Two are each too large for a section of one block and too small for a section of two blocks. Ten coincidences are required here, if one rejects the theory. But, it is particularly to be noted that the ten coincidences are required even though we limit ourselves to the condition that no one of the incidents shall stand alone. If we go into combinations, we may formulate another and longer series without including more incidents than are listed in the tabulation. Thus, 52+30, 52+44, 52+92, 52+15, 52+95, 52+94, 30+44, 30+15, 30 + 153, 44+92, 44+15, 44+95, 44+94, 44+153, 92+95, 92 + 192, 92+94, 92+153, 92+79, 15+153, 15+79, 95+192, 95+94, 95+79, 192+94, 192+79, and 94+79 are twenty-seven binary combinations formed from the ten incidents listed. Each and everyone is a grouping that would have defeated the theory. We have not gone outside the ten incidents, although there are twenty-four in all. Moreover, ternary and higher combinations have not been considered. Enough has perhaps been indicated, however, to make it clear that the number of unsuitable groupings is quite large. The occurrence of any one of them would have made the present reconciliation of the order of events in Matthew and Mark impossible.

In Conclusion

Apparently, it is possible to maintain any one of five explanations for the disagreement between the two Gospels in respect to the order of parallel events in Mt. 3:1–13:58 and Mk. 1:1–6:13. Similar explanations may also be maintained for the minor disagreement in order in the textual regions Mt. 21:10–22 and Mk. 11:11–26. With regard to this latter, the series of explanations is to be so broadened as to include the simple reversal of a single leaf inscribed on both sides.

The explanations seem to conform to what is known as to rolls and codices in the first Christian century; or, when the point involves something unknown, to the probabilities surrounding the matter. If the point concerns the inscription of loose sheets that are afterwards to be gummed or sewed together into a roll or looped together into a tabular codex, the probabilities are with us. If a question is raised as to whether tabular and folded-leaf codices were in existence at so early a date, again we have the probabilities on our side. If it is a matter of the small size of the textual block or the considerable variation of the block size, there are concrete examples to reassure us. If the point is raised that the ancients seemed anxious to save space and so began new paragraphs on the same line as that containing the ending of the old, we again have the reassurance of actual examples proving that other systems were also in use. And, if it seems a good deal to ask that interruptions in the continuity shall occur at eleven selected points where the text passes from one incident to another, then an examination into the matter shows that the coincidences thus desired are counterbalanced or more than counterbalanced by a cloud of coincidences that would be brought into existence by the rejection of the theory of the mechanical derangement of the text of Mark.

 

1) Introduction to Greek and Latin Palaeography (1912), p. 13.

2) Plurium tabularum contextus caudex apud antiquos vocatur, unde publicae tabulae codices dicuntur.

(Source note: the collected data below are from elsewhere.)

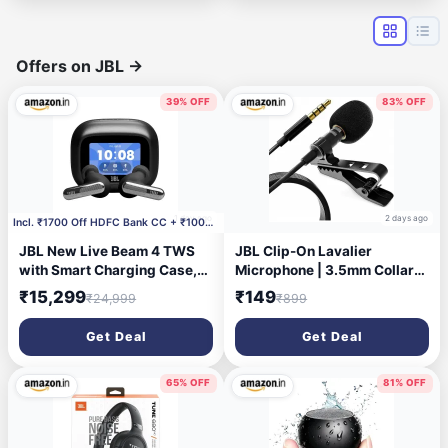
Offers on JBL
→
39% OFF
83% OFF
1 day ago
2 days ago
Incl. ₹1700 Off HDFC Bank CC + ₹1000 Off Coupon
JBL New Live Beam 4 TWS
JBL Clip-On Lavalier
with Smart Charging Case,
Microphone | 3.5mm Collar
Hi-Res Audio, True Adaptive
Mic for Clear Voice
₹15,299
₹149
₹24,999
₹899
Noise Cancelling 2.0, 6-Mic
Recording | Compatible with
Perfect Calls 2.0, Personi-Fi
Smartphones, PC & Laptop |
Get Deal
Get Deal
3.0, BT 6.0, LE
for YouTube, Vlogging &
Audio,Auracast, Up to 48H
Interviews | 1.5M
Playtime, IP55, Black
65% OFF
81% OFF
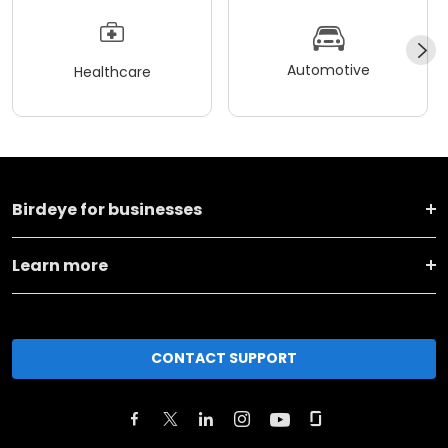
Automotive
Healthcare
Birdeye for businesses
Learn more
CONTACT SUPPORT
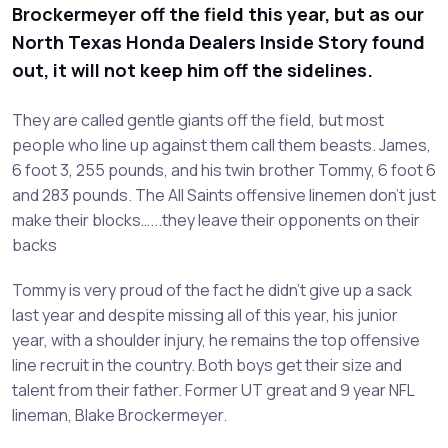
Brockermeyer off the field this year, but as our
North Texas Honda Dealers Inside Story found
out, it will not keep him off the sidelines.
They are called gentle giants off the field, but most
people who line up against them call them beasts. James,
6 foot 3, 255 pounds, and his twin brother Tommy, 6 foot 6
and 283 pounds. The All Saints offensive linemen don’t just
make their blocks…...they leave their opponents on their
backs
Tommy is very proud of the fact he didn’t give up a sack
last year and despite missing all of this year, his junior
year, with a shoulder injury, he remains the top offensive
line recruit in the country. Both boys get their size and
talent from their father. Former UT great and 9 year NFL
lineman, Blake Brockermeyer.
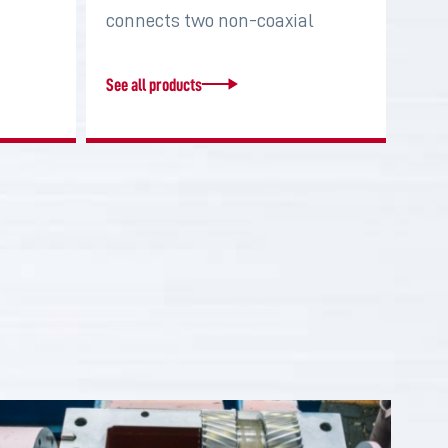
connects two non-coaxial
shafts in order to…
See all products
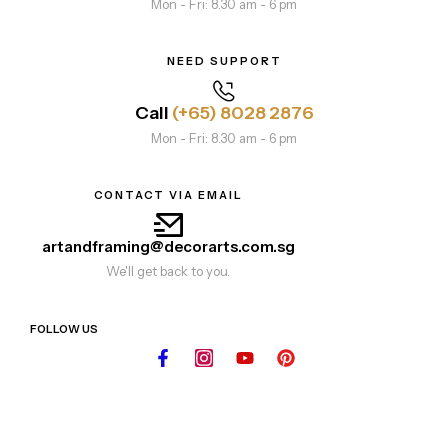
Mon - Fri: 8.30 am - 6 pm
NEED SUPPORT
Call
(+65) 8028 2876
Mon - Fri: 8.30 am - 6 pm
CONTACT VIA EMAIL
artandframing@decorarts.com.sg
We'll get back to you.
FOLLOW US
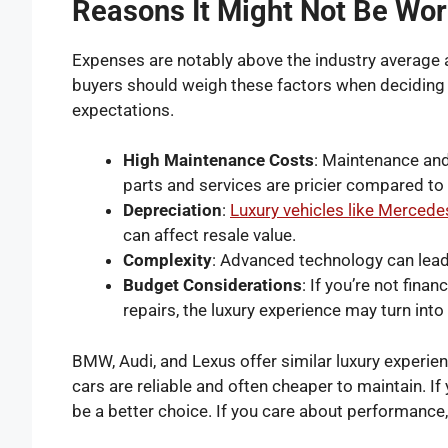
Reasons It Might Not Be Wort
Expenses are notably above the industry average 
buyers should weigh these factors when deciding 
expectations.
High Maintenance Costs
: Maintenance and
parts and services are pricier compared to
Depreciation
:
Luxury vehicles like Merced
can affect resale value.
Complexity
: Advanced technology can lead 
Budget Considerations
: If you’re not fin
repairs, the luxury experience may turn into
BMW, Audi, and Lexus offer similar luxury experie
cars are reliable and often cheaper to maintain. If
be a better choice. If you care about performanc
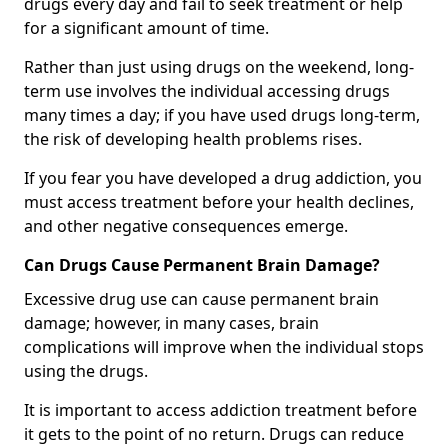
drugs every day and fail to seek treatment or help
for a significant amount of time.
Rather than just using drugs on the weekend, long-
term use involves the individual accessing drugs
many times a day; if you have used drugs long-term,
the risk of developing health problems rises.
If you fear you have developed a drug addiction, you
must access treatment before your health declines,
and other negative consequences emerge.
Can Drugs Cause Permanent Brain Damage?
Excessive drug use can cause permanent brain
damage; however, in many cases, brain
complications will improve when the individual stops
using the drugs.
It is important to access addiction treatment before
it gets to the point of no return. Drugs can reduce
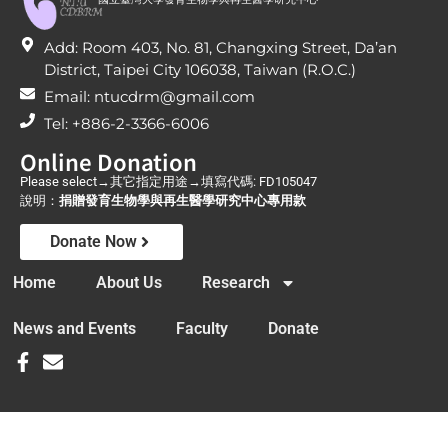
Add: Room 403, No. 81, Changxing Street, Da’an
District, Taipei City 106038, Taiwan (R.O.C.)
Email: ntucdrm@gmail.com
Tel: +886-2-3366-6006
Online Donation
Please select→其它指定用途→填寫代碼: FD105047
說明：
捐贈發育生物學與再生醫學研究中心專用款
Donate Now
Home
About Us
Research
News and Events
Faculty
Donate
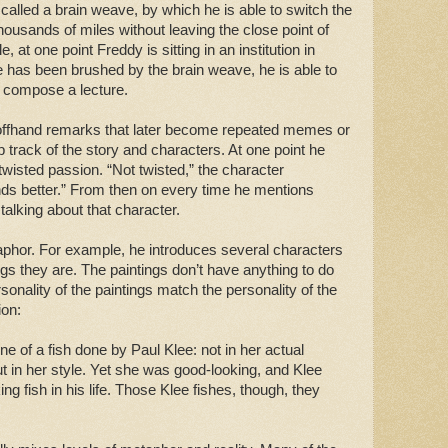
lled a brain weave, by which he is able to switch the
housands of miles without leaving the close point of
 at one point Freddy is sitting in an institution in
has been brushed by the brain weave, he is able to
a compose a lecture.
offhand remarks that later become repeated memes or
 track of the story and characters. At one point he
wisted passion. “Not twisted,” the character
unds better.” From then on every time he mentions
 talking about that character.
aphor. For example, he introduces several characters
ngs they are. The paintings don’t have anything to do
sonality of the paintings match the personality of the
ion:
 of a fish done by Paul Klee: not in her actual
t in her style. Yet she was good-looking, and Klee
ng fish in his life. Those Klee fishes, though, they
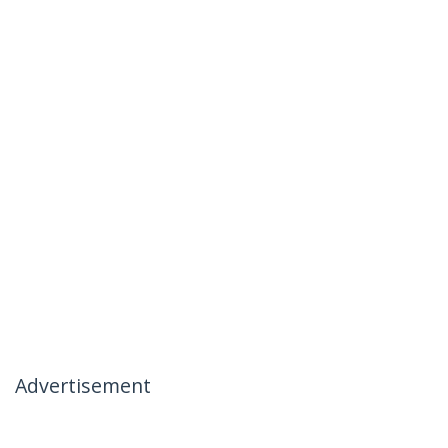
Advertisement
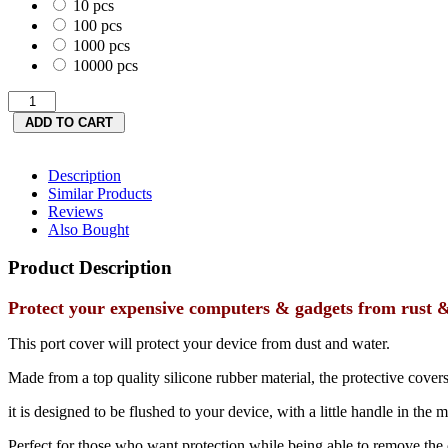
10 pcs
100 pcs
1000 pcs
10000 pcs
Description
Similar Products
Reviews
Also Bought
Product Description
Protect your expensive computers & gadgets from rust & 
This port cover will protect your device from dust and water.
Made from a top quality silicone rubber material, the protective covers
it is designed to be flushed to your device, with a little handle in the 
Perfect for those who want protection while being able to remove the 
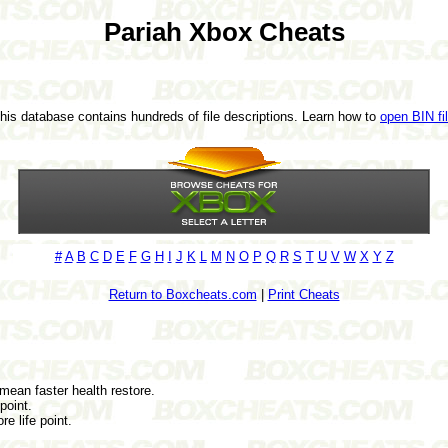
Pariah Xbox Cheats
This database contains hundreds of file descriptions. Learn how to
open BIN fi
#
A
B
C
D
E
F
G
H
I
J
K
L
M
N
O
P
Q
R
S
T
U
V
W
X
Y
Z
Return to Boxcheats.com
|
Print Cheats
 mean faster health restore.
point.
e life point.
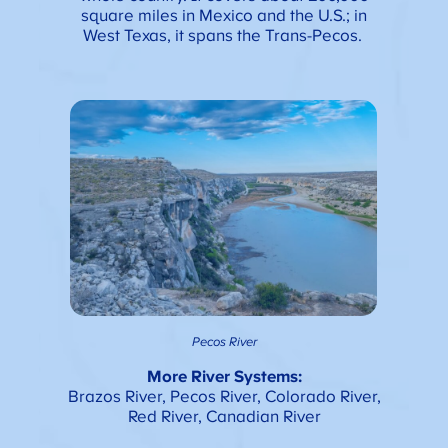
square miles in Mexico and the U.S.; in
West Texas, it spans the Trans-Pecos.
Pecos River
More River Systems:
Brazos River, Pecos River, Colorado River,
Red River, Canadian River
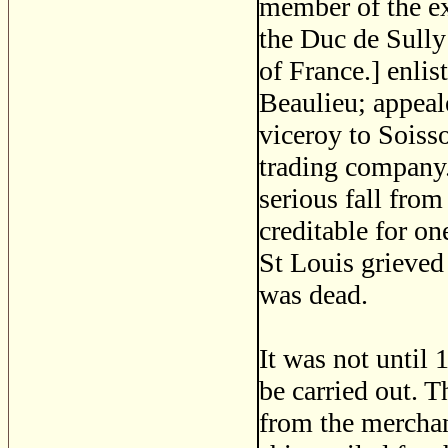
member of the ex
the Duc de Sully
of France.] enlis
Beaulieu; appeale
viceroy to Soiss
trading company.
serious fall from 
creditable for o
St Louis grieved
was dead.
It was not until 
be carried out. T
from the merchan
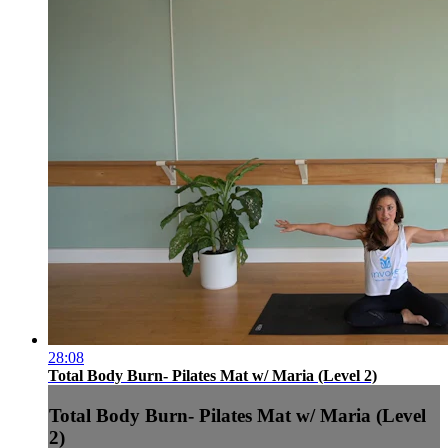
28:08
Total Body Burn- Pilates Mat w/ Maria (Level 2)
Total Body Burn- Pilates Mat w/ Maria (Level
2)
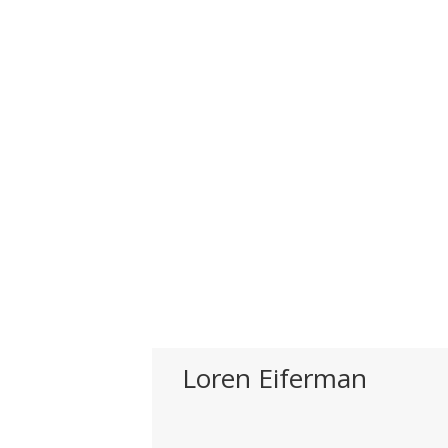
Loren Eiferman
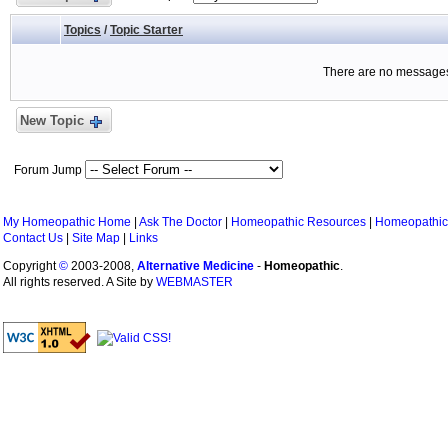
Topics
/
Topic Starter
There are no messages 
New Topic
Forum Jump
My Homeopathic Home
|
Ask The Doctor
|
Homeopathic Resources
|
Homeopathic
Contact Us
|
Site Map
|
Links
Copyright
©
2003-2008,
Alternative Medicine
-
Homeopathic
.
All rights reserved. A Site by
WEBMASTER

Seneca, De Brevitate Vitae, 13.4.

3) Grenfell & Hunt’s Oxyrhynchus Papyri.

4) The number of words interposed has been determined from the published text of C. As C does not contain the omitted text and only a portion of the intervening text, the numbers of words have been counted in Westcott & Hort’s recension of the Greek N. T.

5) P. J. A. Hort was perhaps the first to discern a misplacement in an ancestral text of C. See Introduction (The New Testament in the Original Greek), p. 268.

6) E. M. Thompson, op. cit., p. 58, n. 3.